Last Updated: 2014-01-14

Basic Information

• Recruitment Status: COMPLETED
• Clinical Phase: PHASE2
• Total Enrollment: 1080 participants
• Study Classification: INTERVENTIONAL
• Study Start Date: 2006-01-31
• Study Completion Date: 2007-02-28

Brief Summary

All marketed influenza vaccines are injected by the intramuscular route. This study will test whether an influenza vaccine is effective when injected by other route than into the muscle. In order to prove this, the amount of antibodies in the blood will be measured before and after vaccination. In addition, the safety of both influenza vaccines will be tested by evaluating all serious reactions occurring after vaccination.

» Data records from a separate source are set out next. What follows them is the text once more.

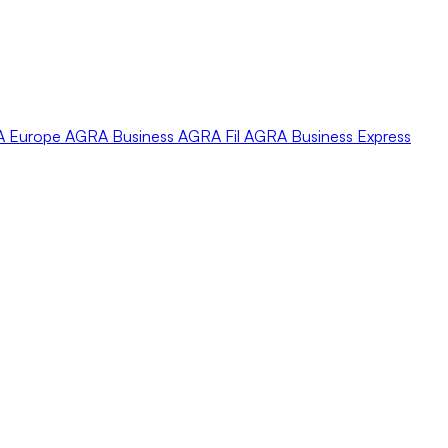
A
Europe
AGRA
Business
AGRA
Fil
AGRA
Business Express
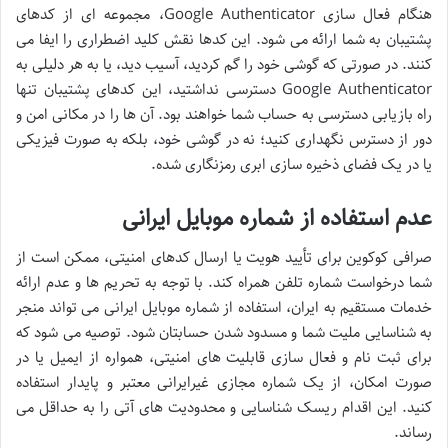
هنگام فعال سازی Google Authenticator، مجموعه ای از کدهای
پشتیبان به شما ارائه می شود. این کدها نقش کلید اضطراری را ایفا می
کنند. در صورتی که گوشی خود را گم کردید، آسیب دید، یا به هر دلیلی به
Google Authenticator دسترسی نداشتید، این کدهای پشتیبان تنها
راه بازیابی دسترسی به حساب شما خواهند بود. آن ها را در مکانی امن و
دور از دسترس نگهداری کنید؛ نه در گوشی خود، بلکه به صورت فیزیکی
یا در یک فضای ذخیره سازی ابری رمزنگاری شده.
عدم استفاده از شماره موبایل ایرانی
صرافی کوکوین برای تأیید هویت یا ارسال کدهای امنیتی، ممکن است از
شما درخواست شماره تلفن همراه کند. با توجه به تحریم ها و عدم ارائه
خدمات مستقیم به ایران، استفاده از شماره موبایل ایرانی می تواند منجر
به شناسایی ملیت شما و مسدود شدن حسابتان شود. توصیه می شود که
برای ثبت نام و فعال سازی قابلیت های امنیتی، همواره از ایمیل یا در
صورت امکان، از یک شماره مجازی غیرایرانی معتبر و پایدار استفاده
کنید. این اقدام ریسک شناسایی و محدودیت های آتی را به حداقل می
رساند.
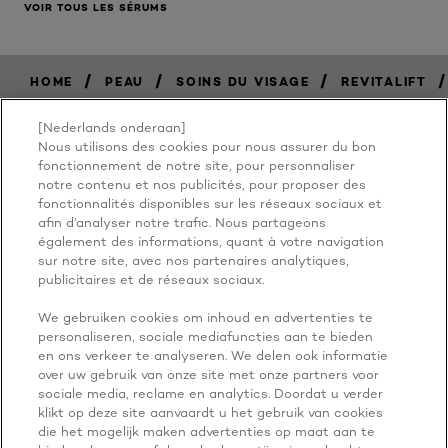
VOIR TOUS LES SÉRUMS
/
/
/
/
HOME
PEAU
SOINS DU VISAGE
REVITALIFT
[Nederlands onderaan]
Nous utilisons des cookies pour nous assurer du bon
BECAUSE
fonctionnement de notre site, pour personnaliser
notre contenu et nos publicités, pour proposer des
fonctionnalités disponibles sur les réseaux sociaux et
YOU'RE
afin d’analyser notre trafic. Nous partageons
également des informations, quant à votre navigation
WORTH IT
sur notre site, avec nos partenaires analytiques,
publicitaires et de réseaux sociaux.
We gebruiken cookies om inhoud en advertenties te
personaliseren, sociale mediafuncties aan te bieden
en ons verkeer te analyseren. We delen ook informatie
over uw gebruik van onze site met onze partners voor
sociale media, reclame en analytics. Doordat u verder
klikt op deze site aanvaardt u het gebruik van cookies
die het mogelijk maken advertenties op maat aan te
PLUS À EXPLORER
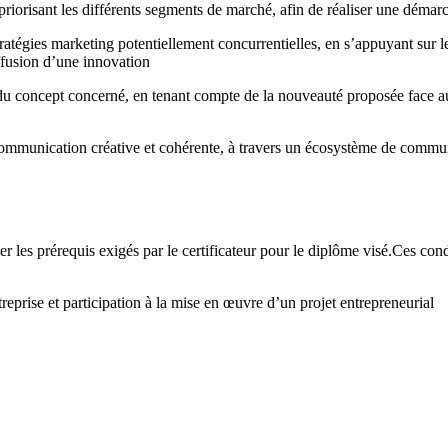
riorisant les différents segments de marché, afin de réaliser une démar
égies marketing potentiellement concurrentielles, en s’appuyant sur les
iffusion d’une innovation
du concept concerné, en tenant compte de la nouveauté proposée face au
communication créative et cohérente, à travers un écosystème de commun
les prérequis exigés par le certificateur pour le diplôme visé.Ces condi
prise et participation à la mise en œuvre d’un projet entrepreneurial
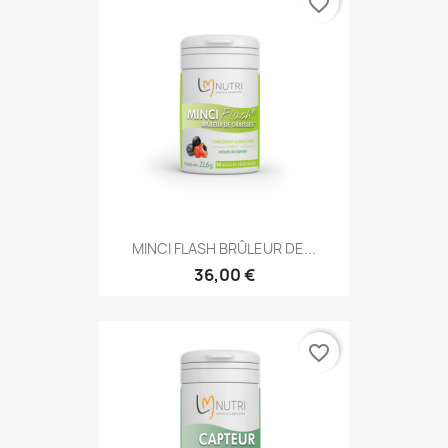
favorite_border
MINCI FLASH BRÛLEUR DE...
36,00 €
favorite_border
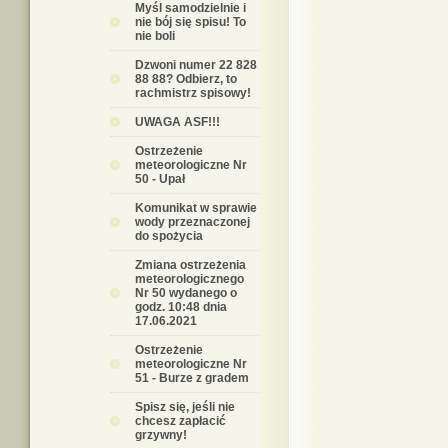
Myśl samodzielnie i
nie bój się spisu! To
nie boli
Dzwoni numer 22 828
88 88? Odbierz, to
rachmistrz spisowy!
UWAGA ASF!!!
Ostrzeżenie
meteorologiczne Nr
50 - Upał
Komunikat w sprawie
wody przeznaczonej
do spożycia
Zmiana ostrzeżenia
meteorologicznego
Nr 50 wydanego o
godz. 10:48 dnia
17.06.2021
Ostrzeżenie
meteorologiczne Nr
51 - Burze z gradem
Spisz się, jeśli nie
chcesz zapłacić
grzywny!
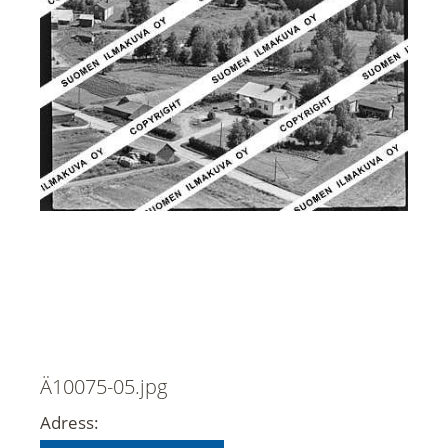
Ä10075-05.jpg
Adress:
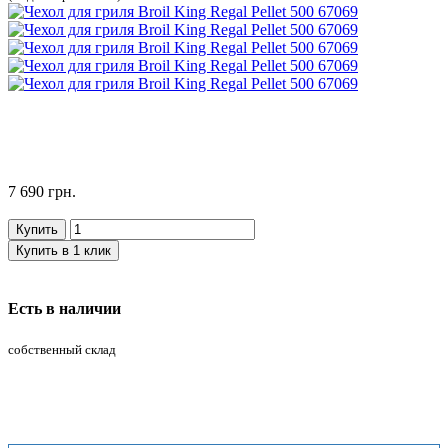
7 690 грн.
Купить
Купить в 1 клик
Есть в наличии
собственный склад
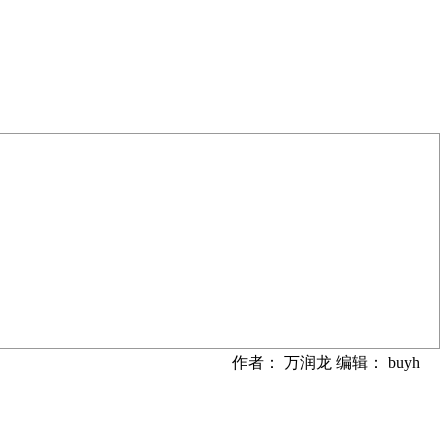
作者： 万润龙 编辑： buyh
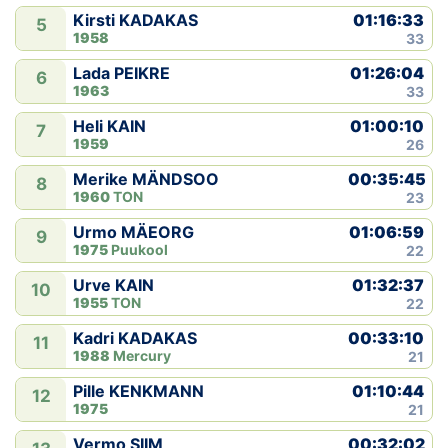
01:16:33
Kirsti KADAKAS
5
1958
33
01:26:04
Lada PEIKRE
6
1963
33
01:00:10
Heli KAIN
7
1959
26
00:35:45
Merike MÄNDSOO
8
1960
TON
23
01:06:59
Urmo MÄEORG
9
1975
Puukool
22
01:32:37
Urve KAIN
10
1955
TON
22
00:33:10
Kadri KADAKAS
11
1988
Mercury
21
01:10:44
Pille KENKMANN
12
1975
21
00:32:02
Vermo SIIM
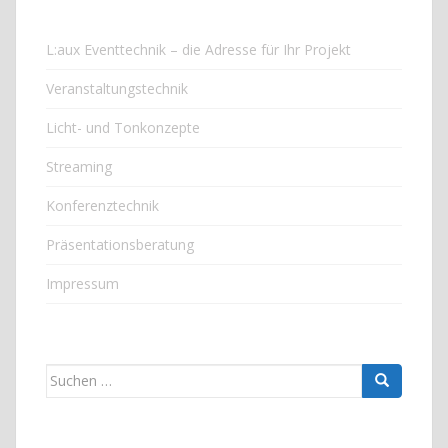
L:aux Eventtechnik – die Adresse für Ihr Projekt
Veranstaltungstechnik
Licht- und Tonkonzepte
Streaming
Konferenztechnik
Präsentationsberatung
Impressum
Suchen nach:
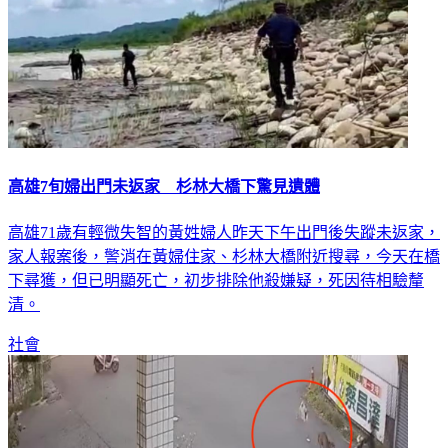
高雄7旬婦出門未返家 杉林大橋下驚見遺體
高雄71歲有輕微失智的黃姓婦人昨天下午出門後失蹤未返家，
家人報案後，警消在黃婦住家、杉林大橋附近搜尋，今天在橋
下尋獲，但已明顯死亡，初步排除他殺嫌疑，死因待相驗釐
清。
社會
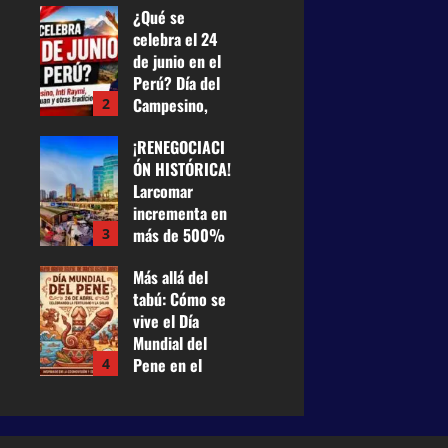
¿Qué se
empleados
celebra el 24
para financiar
de junio en el
la carrera
Perú? Día del
tecnológica
Campesino,
2
25 de junio de
Inti Raymi,
2026
0
¡RENEGOCIACI
Fiesta de San
19
ÓN HISTÓRICA!
Juan y otras
Larcomar
tradiciones
incrementa en
24 de junio de
más de 500%
3
2026
0
su renta a
41
Más allá del
Miraflores y
tabú: Cómo se
pagará US$
vive el Día
100 mil
Mundial del
mensuales
Pene en el
4
21 de mayo
Perú entre
de 2026
0
historia,
41
prevención y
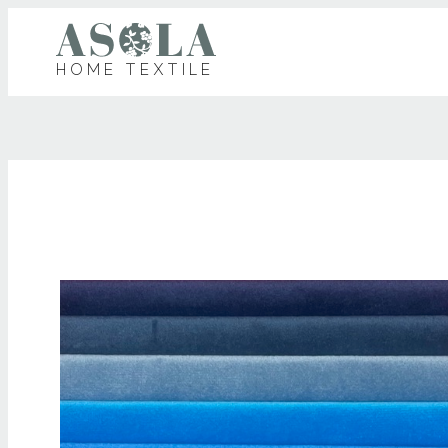
HOME TEXTILE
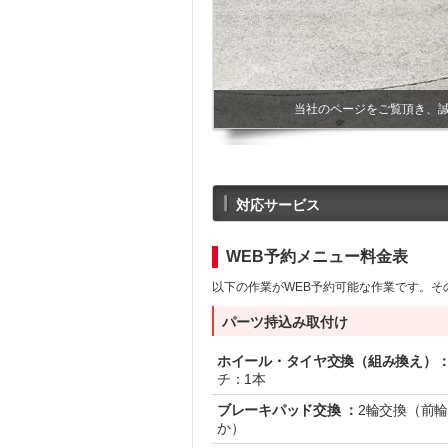
当社のページをご覧頂き、
対応サービス
WEB予約メニュー料金表
以下の作業がWEB予約可能な作業です。そ
パーツ持込み取付け
ホイール・タイヤ交換（組み換え）
チ：1本
ブレーキパッド交換 ：
2輪交換（前
か）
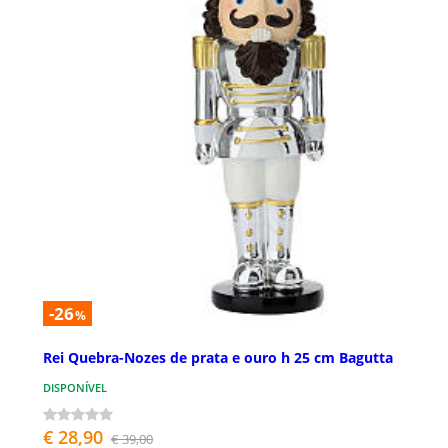
-26
%
Rei Quebra-Nozes de prata e ouro h 25 cm Bagutta
DISPONÍVEL
€ 28,90
€ 39,00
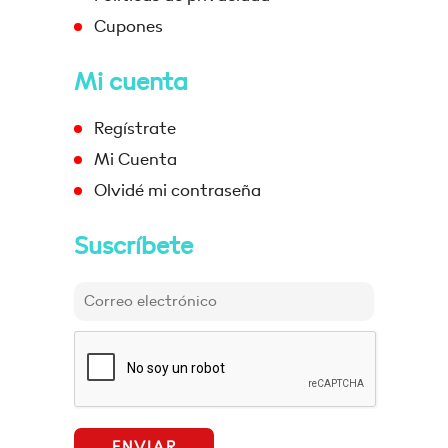
Cupones
Mi cuenta
Regístrate
Mi Cuenta
Olvidé mi contraseña
Suscríbete
ENVIAR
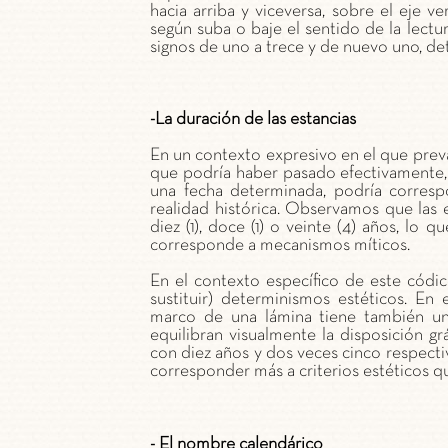
hacia arriba y viceversa, sobre el eje ve
según suba o baje el sentido de la lect
signos de uno a trece y de nuevo uno, dete
-La duración de las estancias
En un contexto expresivo en el que prev
que podría haber pasado efectivamente, 
una fecha determinada, podría corresp
realidad histórica. Observamos que las es
diez (1), doce (1) o veinte (4) años, lo
corresponde a mecanismos míticos.
En el contexto específico de este códic
sustituir) determinismos estéticos. En
marco de una lámina tiene también u
equilibran visualmente la disposición grá
con diez años y dos veces cinco respect
corresponder más a criterios estéticos qu
- El nombre calendárico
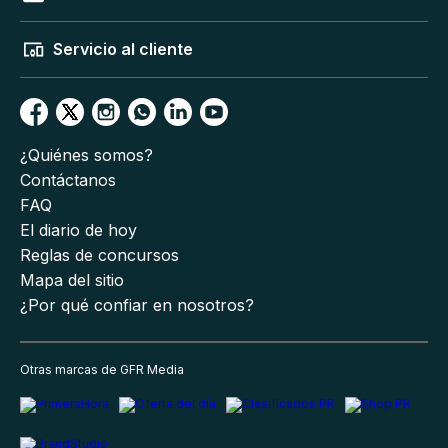
Servicio al cliente
¿Quiénes somos?
Contáctanos
FAQ
El diario de hoy
Reglas de concursos
Mapa del sitio
¿Por qué confiar en nosotros?
Otras marcas de GFR Media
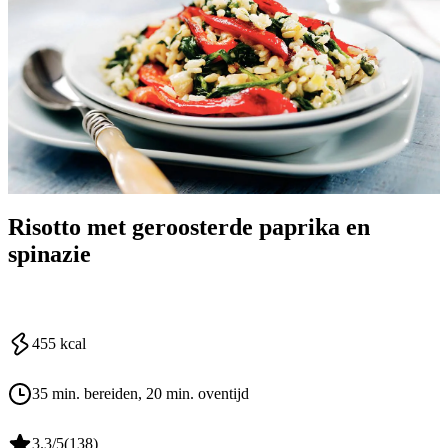
Risotto met geroosterde paprika en
spinazie
455
kcal
35 min. bereiden
, 20 min. oventijd
3.3
/5
(
138
)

The vaccine injected in this study is similar to the sponsor's marketed intramuscular influenza vaccine (Vaxigrip).

Primary Objective:

To demonstrate and compare the immune response of two dosages of influenza vaccine administered by an alternate route to the intramuscular administration of the vaccine.

Secondary Objectives:

• To compare the immune response 21 days after vaccination between each investigational group versus intramuscular group for each influenza strain.
• To describe the safety profile after the vaccination in each study group
• To describe the compliance of the two dosages of the vaccine administered by the alternate route with the European Medicine Agency.

Observational Objectives:

• To describe the safety profile during the 21-day period following an intramuscular revaccination in each group and the possibility of any reaction at the first injection site.
• To describe the pain at the injection site with a Visual Analog Scale and the acceptability of the injection using a questionnaire in each group.
• To describe the leakage appearing at the injection site immediately after the alternate route injection and to explore the relationship with immunogenicity.
• To evaluate the cellular mediated immune response in a subset of subjects.

Conditions

Orthomyxoviridae Infection; Influenza; Myxovirus Infection

Study Design

• Allocation Method: RANDOMIZED
• Intervention Model: PARALLEL
• Primary Study Purpose: PREVENTION
• Blinding Strategy: DOUBLE

Interventions

Inactivated, split-virion influenza vaccine

Intervention Type: BIOLOGICAL

Eligibility Criteria

Inclusion Criteria

• Aged 60 to 85 years on the day of inclusion
• Informed consent form signed
• Able to attend all scheduled visits and to comply with all trial procedures.

Exclusion Criteria

• Systemic hypersensitivity to egg proteins, chick proteins, or any of the vaccine components, in particular, neomycin, formaldehyde, and octoxinol 9, or history of a life-threatening reaction to the trial vaccine or a vaccine containing the same substances
• Febrile illness (oral temperature >= 37.5°C equivalent rectal temperature >= 38.0°C) on the day of inclusion
• Any vaccination or participation in another clinical trial in the four weeks preceding the first trial vaccination
• Planned participation in another clinical trial during the present trial period
• Congenital or acquired immunodeficiency, immunosuppressive therapy such as anti-cancer chemotherapy or radiation therapy within the preceding six months, or long-term systemic corticosteroids therapy
• Chronic illness at a stage that could interfere with trial conduct or completion
• Current abuse of alcohol or drug addiction that may interfere with the subject's ability to comply with trial procedures
• Blood or blood-derived products received in the past three months
• Vaccination planned in the four weeks following the first trial vaccination
• Previous vaccination against influenza (in the previous six months) with the trial vaccine or another vaccine
• Thrombocytopenia or bleeding disorder contraindicating intramuscular vaccination
• Subject deprived of freedom by an administrative or court order, or in an emergency setting, or hospitalized without his/her consent.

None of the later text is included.